Officials with the White House Council on Environmental Quality (CEQ) are expected to unveil (node/22446) a proposal for sweeping changes to implementation of the National Environmental Policy Act (NEPA) during a Dec. 17 conference in Washington, D.C., marking the law’s 50th anniversary, hosted by the Environmental Law Institute. CEQ Chairman Mary Neumayr is slated to give opening remarks, and CEQ General Counsel Viktoria Seale will speak on the future of NEPA.

Climate Change

Democrats on the House Natural Resources Committee are planning a Dec. 17 press conference on Capitol Hill to announce “landmark” climate change legislation that would reduce greenhouse gas emissions from public lands “while simultaneously promoting positive climate actions so that the total net contribution of public lands to greenhouse gas emissions is zero by 2040.”

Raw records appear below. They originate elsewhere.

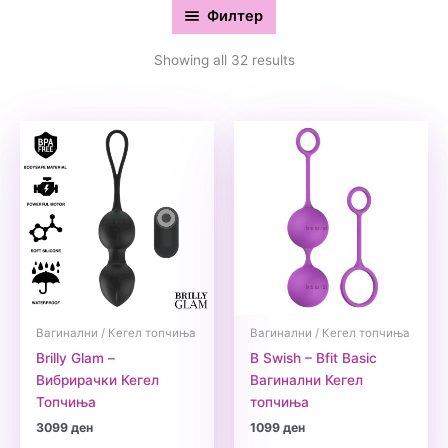
Филтер
Showing all 32 results
Вагинални / Кегел топчиња
Вагинални / Кегел топчиња
Brilly Glam –
B Swish – Bfit Basic
Вибрирачки Кегел
Вагинални Кегел
Топчиња
топчиња
3099
ден
1099
ден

The House Oversight & Government Reform Committee’s panel on environment will hold a Dec. 19 hearing on the economic impacts of climate change and “the costs of inaction.”

Water Reuse

Comments are due Dec. 16 on EPA’s draft action plan for water reuse that proposes 46 actions the federal government could take to better coordinate policies to ensure water availability and mitigate the risks posed by droughts. The agency is planning to winnow down that list to 20 for which it will craft detailed implementation plans.


The National Academy of Sciences is hosting a Dec. 16 workshop in Washington, D.C., on “Advancing Urban Sustainability in China and the United States.” The event is a collaboration with the Chinese Academy of Sciences and will cover policies that affect sustainable development; academic research into the discipline, including data gaps and priorities for future work; and best practices “for strengthening the science-policy interface” to further both sustainability and U.S.-China collaboration.


A federal district judge in the U.S. District Court for the Northern District of California will hear oral argument Dec. 19 in a suit by environmental groups alleging that EPA has unlawfully put off both determining whether areas in Arizona are attaining the 2006 NAAQS for fine particulate matter (PM2.5), and crafting a federal implementation plan (FIP) to enforce the NAAQS there. A ruling for the plaintiffs could force EPA to be more aggressive in enforcing both the PM2.5 standard and other ambient-air rules, including new deadlines to issue FIPs.

Air Toxics

Comments are due Dec. 16 on six of EPA’s proposed risk and technology reviews (RTRs) weighing whether past sector-specific air toxics standards are adequately addressing risks and whether new technologies have emerged that could control emissions hazards. Five of the proposed RTRs cover various surface coatings facilities, for cars and light-duty trucks; miscellaneous metal parts and products; plastic parts and products; large appliances; and metal furniture. The sixth governs dyeing of fabrics and other textiles. All six find no “residual” risks requiring a tightening of the regulations.

Computational Toxicology

EPA’s Computational Toxicology Communities of Practice will meet Dec. 19 on “Evolution of the Sequence Alignment to Predict Across Species Susceptibility Tool.”


Dec. 16 is the comment deadline on EPA’s draft risk assessment of the pesticide paraquat dichloride.

Water Planning

EPA will host a Dec. 17 webinar for local officials on ways to integrate planning for water quality improvements with “hazard mitigation” measures like green infrastructure that combats flooding and soil erosion.

Air Monitoring

EPA has set a Dec. 18 webinar on the use of new, less-expensive air sensors as a “complementary method” of measuring air quality alongside agency-approved units that are considered more accurate but too expensive for “citizen science” practitioners seeking to monitor air quality at the community level or near a specific facility.